In the embodiment of FIG. 7, the inlet diffuser 303 includes a first component 303a and a second component 303b. The component 303a is similar to the previously defined components 103a and 203a. The component 303b defines a “Z” shaped profile, and the diffuser body 314 is defined by the component 303a and a portion of the component 303b, that portion of the component 303b serving to increase the thickness of the diffuser body 314 at the joint location.

FIG. 8 and FIG. 9 depict two embodiments wherein a second component of the diffuser defines a “U” shaped profile. In the embodiment of FIG. 8, the diffuser 403 includes a first component 403a that extends from the inlet end 7 to the outlet end 13, similar to the components 103a, 203a, and 303a of the earlier described embodiments. The component 403a at least partially defines the diffuser body 414. The diffuser 403 further includes a second component 403b that defines the “U” shaped profile. In similar fashion to the component 303b of the embodiment of FIG. 7, the component 403b partially defines the diffuser body 414 by increasing the thickness of the diffuser body 414 at a select location. Specifically, the component 403b increases the thickness of the diffuser body 414 at the external surface of the diffuser body 414, between the end 13 and the location of the connection between the diffuser body 414 and the connection flange 415.

The alternative embodiment of FIG. 9 shows a diffuser 503 that includes a first component 503a and a second component 503b. The component 503a extends from the exhaust inlet 7 to the location of the joint connection between the diffuser body 414 and the connection flange 415, and defines the diffuser body 514 over that portion of the diffuser 503. The “U” shaped component 503b defines both the connection flange 515, and the diffuser body 514 between the joint connection location and the end 13.

Yet another embodiment of the diffuser 3 is illustrated in FIG. 10. The embodiment of FIG. 10 includes multiple notches 18 arranged along the periphery of that portion of the diffuser body 14 that is located between the end 13 and the location of the connection between the diffuser body 14 and the connection flange 15. These notches 18 provide discontinuities to prevent the warping of that portion of the diffuser body 14 that might otherwise result from the increased thermal expansion of that portion relative to the connection flange portion of the diffuser 3. The notches 18 extend only through surface that are located inwardly of the sealed perimeter of the exhaust gas inlet plenum, and therefore do not present a leak path for the exhaust gas contained therein.
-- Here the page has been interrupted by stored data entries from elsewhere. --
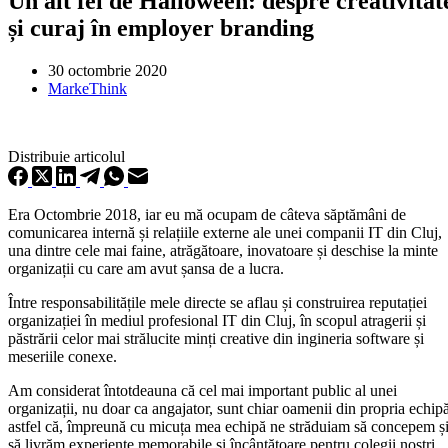
Un alt fel de Halloween: despre creativitat
și curaj în employer branding
30 octombrie 2020
MarkeThink
Distribuie articolul
Era Octombrie 2018, iar eu mă ocupam de câteva săptămâni de
comunicarea internă și relațiile externe ale unei companii IT din Cluj,
una dintre cele mai faine, atrăgătoare, inovatoare și deschise la minte
organizații cu care am avut șansa de a lucra.
Între responsabilitățile mele directe se aflau și construirea reputației
organizației în mediul profesional IT din Cluj, în scopul atragerii și
păstrării celor mai strălucite minți creative din ingineria software și
meseriile conexe.
Am considerat întotdeauna că cel mai important public al unei
organizații, nu doar ca angajator, sunt chiar oamenii din propria echipă
astfel că, împreună cu micuța mea echipă ne străduiam să concepem ș
să livrăm experiențe memorabile și încântătoare pentru colegii noștri,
By maintaining a relatively small size and number of the notches 18, the inner surfaces 19 of the connection flange 15 can still be substantially shielded from the flow of exhaust gas.

Various alternatives to the certain features and elements of the present invention are described with reference to specific embodiments of the present invention. With the exception of features, elements, and manners of operation that are mutually exclusive of or are inconsistent with each embodiment described above, it should be noted that the alternative features, elements, and manners of operation described with reference to one particular embodiment are applicable to the other embodiments.

The embodiments described above and illustrated in the figures are presented by way of example only and are not intended as a limitation upon the concepts and principles of the present invention. As such, it will be appreciated by one having ordinary skill in the art that various changes in the elements and their configuration and arrangement are possible without departing from the spirit and scope of the present invention.